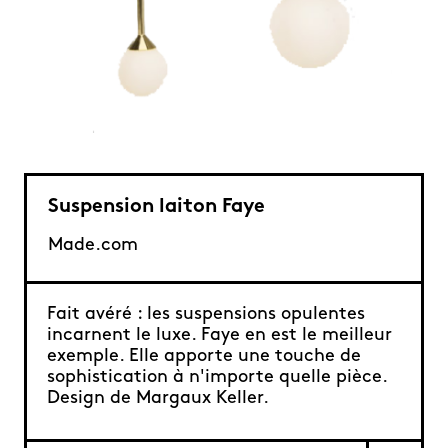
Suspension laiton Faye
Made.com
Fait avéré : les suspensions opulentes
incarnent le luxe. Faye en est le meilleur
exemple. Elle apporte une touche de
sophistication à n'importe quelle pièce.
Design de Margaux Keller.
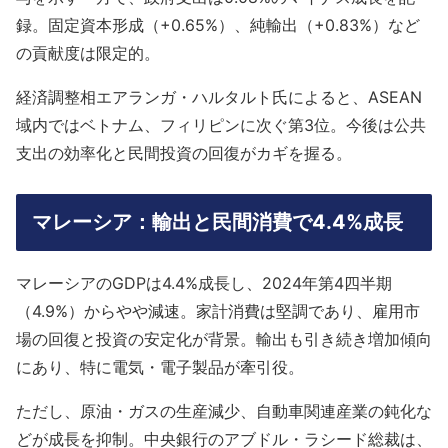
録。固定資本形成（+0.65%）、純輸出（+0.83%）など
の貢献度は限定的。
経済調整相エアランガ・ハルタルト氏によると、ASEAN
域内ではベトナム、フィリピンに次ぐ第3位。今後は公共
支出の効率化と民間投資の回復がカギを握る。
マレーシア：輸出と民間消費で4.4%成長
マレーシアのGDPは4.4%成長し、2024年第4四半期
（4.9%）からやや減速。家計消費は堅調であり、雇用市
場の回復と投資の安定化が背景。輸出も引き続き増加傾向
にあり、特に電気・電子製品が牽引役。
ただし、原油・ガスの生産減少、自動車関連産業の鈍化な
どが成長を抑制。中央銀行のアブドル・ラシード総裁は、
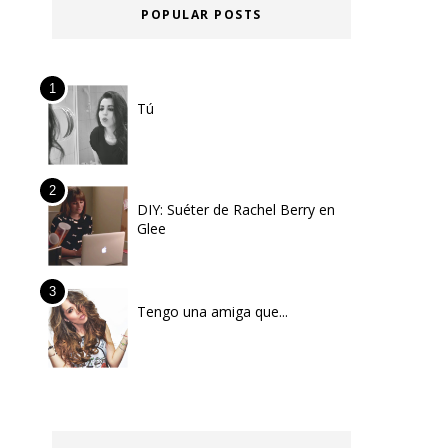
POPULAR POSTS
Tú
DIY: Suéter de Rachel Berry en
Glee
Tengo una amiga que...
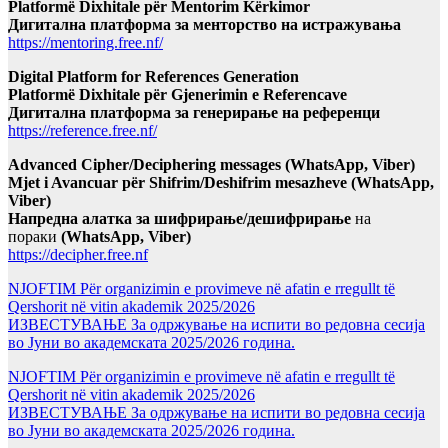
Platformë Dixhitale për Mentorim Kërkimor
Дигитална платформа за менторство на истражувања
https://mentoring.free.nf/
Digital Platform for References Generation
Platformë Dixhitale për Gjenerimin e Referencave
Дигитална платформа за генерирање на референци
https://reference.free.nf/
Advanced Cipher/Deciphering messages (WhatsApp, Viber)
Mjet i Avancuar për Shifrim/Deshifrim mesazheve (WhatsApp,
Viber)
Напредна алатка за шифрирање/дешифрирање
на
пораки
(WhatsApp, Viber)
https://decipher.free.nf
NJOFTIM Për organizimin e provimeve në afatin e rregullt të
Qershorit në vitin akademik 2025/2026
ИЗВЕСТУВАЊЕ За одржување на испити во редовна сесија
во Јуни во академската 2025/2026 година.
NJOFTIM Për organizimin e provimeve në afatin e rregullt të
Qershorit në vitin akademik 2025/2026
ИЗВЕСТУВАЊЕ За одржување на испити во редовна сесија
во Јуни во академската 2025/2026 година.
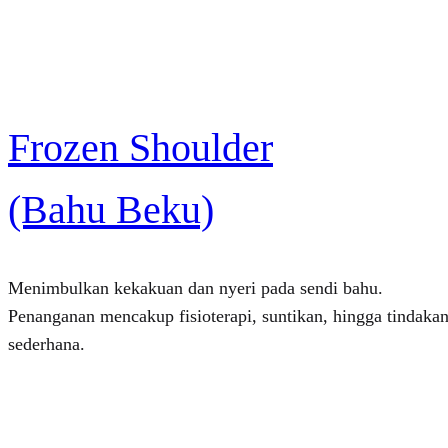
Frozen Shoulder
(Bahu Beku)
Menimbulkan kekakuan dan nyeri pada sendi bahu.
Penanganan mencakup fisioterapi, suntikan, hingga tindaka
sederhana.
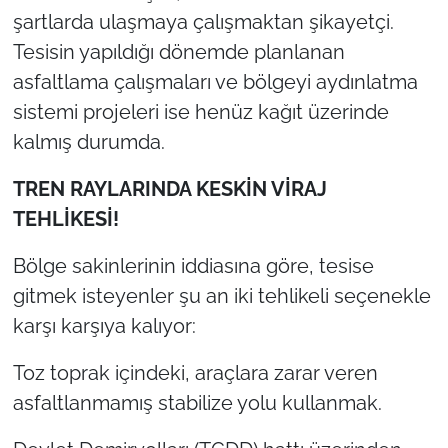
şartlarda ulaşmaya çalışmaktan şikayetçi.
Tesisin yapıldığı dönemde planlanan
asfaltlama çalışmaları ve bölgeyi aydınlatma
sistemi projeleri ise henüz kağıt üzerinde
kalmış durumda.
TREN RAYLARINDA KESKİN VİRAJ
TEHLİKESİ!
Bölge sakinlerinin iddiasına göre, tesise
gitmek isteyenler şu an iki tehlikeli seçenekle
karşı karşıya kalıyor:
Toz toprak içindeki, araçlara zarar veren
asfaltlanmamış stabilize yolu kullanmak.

§ **INSTRUCTIONS TO FOLLOW**: Lines from the one containing "Frozen Shoulder" through the final line of the entries above are to be retyped exactly, with every picture left out.

§ **RESPONSE TO THE EXERCISE**:
Frozen Shoulder
(Bahu Beku)
Menimbulkan kekakuan dan nyeri pada sendi bahu.
Penanganan mencakup fisioterapi, suntikan, hingga tindaka
sederhana.
şartlarda ulaşmaya çalışmaktan şikayetçi.
Tesisin yapıldığı dönemde planlanan
asfaltlama çalışmaları ve bölgeyi aydınlatma
sistemi projeleri ise henüz kağıt üzerinde
kalmış durumda.
TREN RAYLARINDA KESKİN VİRAJ
TEHLİKESİ!
Bölge sakinlerinin iddiasına göre, tesise
gitmek isteyenler şu an iki tehlikeli seçenekle
karşı karşıya kalıyor:
Toz toprak içindeki, araçlara zarar veren
asfaltlanmamış stabilize yolu kullanmak.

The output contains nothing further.